“We Are Like Oil: Culture, Nature, and Modernity in Venezuela”
4-530 EST, in English
While the 1970s are remembered as a decade of energy crisis, in Venezuela they were a period of extraordinary abundance that redefined the nation’s economy, culture, and relation to the environment. Oil became at once a blessing and a curse, driving rapid modernization and artistic flourishing while paving the way for the crises of the 1980s. This talk examines how culture became a crucial site for articulating the meanings, contradictions, and lasting effects of oil modernity, tracing how art, literature, and visual media responded to, and often helped organize, the era’s vast social and ecological transformations. First, it shows how oil-funded cultural institutions positioned culture as a public resource in the service of capitalist modernization. Second, it examines neo-avant-garde artistic practices that advanced early critiques of extraction and the commodification of nature. Finally, it analyzes kinetic art produced for energy infrastructure projects, where abstraction intersected with state-led environmental transformation. Rather than seeking direct representations of petroleum in literature or visual artworks, the talk attends to the indirect ways oil reorganized relations between culture, nature, and state power during the oil boom and its aftermath.

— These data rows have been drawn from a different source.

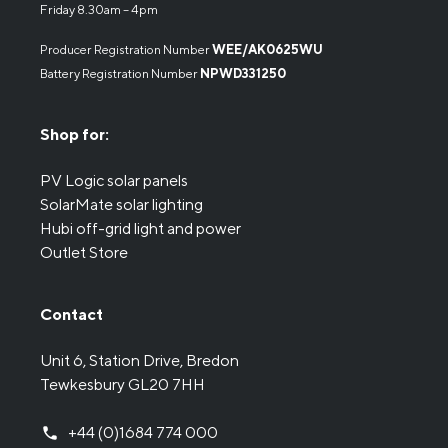
Friday 8.30am – 4pm
Producer Registration Number
WEE/AK0625WU
Battery Registration Number
NPWD331250
Shop for:
PV Logic solar panels
SolarMate solar lighting
Hubi off-grid light and power
Outlet Store
Contact
Unit 6, Station Drive, Bredon
Tewkesbury GL20 7HH
+44 (0)1684 774 000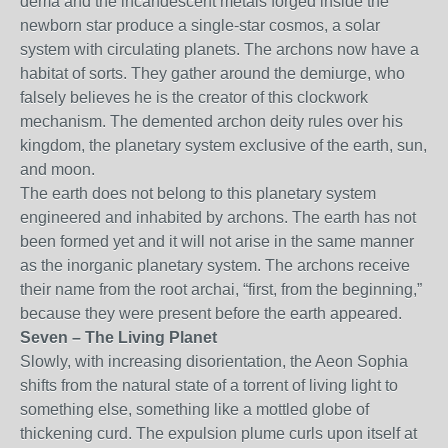
dema and the incandescent metals forged inside the
newborn star produce a single-star cosmos, a solar
system with circulating planets. The archons now have a
habitat of sorts. They gather around the demiurge, who
falsely believes he is the creator of this clockwork
mechanism. The demented archon deity rules over his
kingdom, the planetary system exclusive of the earth, sun,
and moon.
The earth does not belong to this planetary system
engineered and inhabited by archons. The earth has not
been formed yet and it will not arise in the same manner
as the inorganic planetary system. The archons receive
their name from the root archai, “first, from the beginning,”
because they were present before the earth appeared.
Seven – The Living Planet
Slowly, with increasing disorientation, the Aeon Sophia
shifts from the natural state of a torrent of living light to
something else, something like a mottled globe of
thickening curd. The expulsion plume curls upon itself at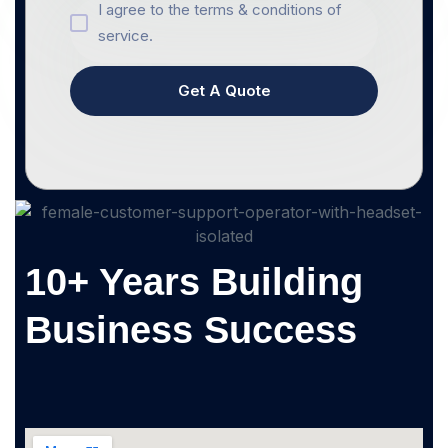
I agree to the terms & conditions of
service.
Get A Quote
10+ Years Building
Business Success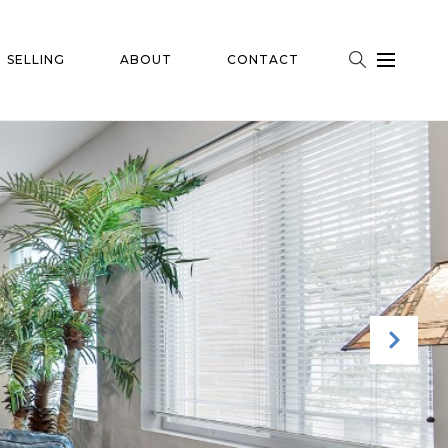
SELLING
ABOUT
CONTACT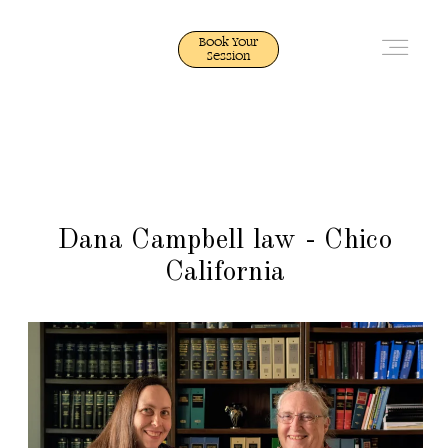
Book Your
Session
Quick Portfolio
Quick Portfolio
Photography
Photography
Dana Campbell law - Chico
California
Video
Video
Weddings
Weddings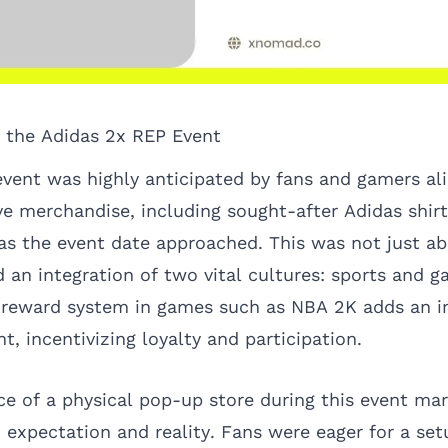
r the Adidas 2x REP Event
vent was highly anticipated by fans and gamers ali
ve merchandise, including sought-after Adidas shir
s the event date approached. This was not just abo
 an integration of two vital cultures: sports and 
 reward system in games such as NBA 2K adds an i
, incentivizing loyalty and participation.
e of a physical pop-up store during this event mar
expectation and reality. Fans were eager for a se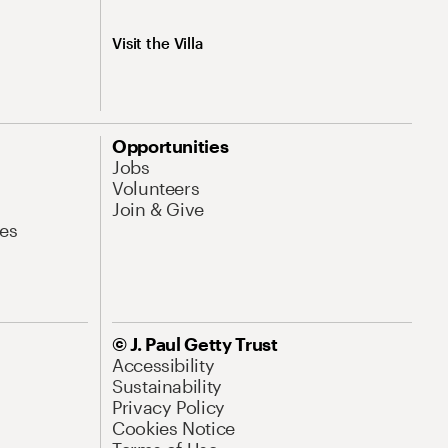
Visit the Villa
Opportunities
Jobs
Volunteers
Join & Give
es
© J. Paul Getty Trust
Accessibility
Sustainability
Privacy Policy
Cookies Notice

Santiago Acosta (Yale University) is an Assistant Professor in the Department of Spanish and Portuguese at Yale University. His book manuscript, We Are Like Oil: Culture, Nature, and Modernity in Venezuela, explores how literature and the visual arts interacted with the environmental transformations of the 1970s oil boom in Venezuela. Acosta is also an award-winning poet. His fourth and most recent collection El próximo desierto, earned him the José Emilio Pacheco Literature Prize “Ciudad y Naturaleza,” awarded by the Guadalajara International Book Fair (FIL) and the Museum of Environmental Sciences of the University of Guadalajara. In 2024, Spain’s Visor Libros released a collection of his selected poetry, La desesperanza.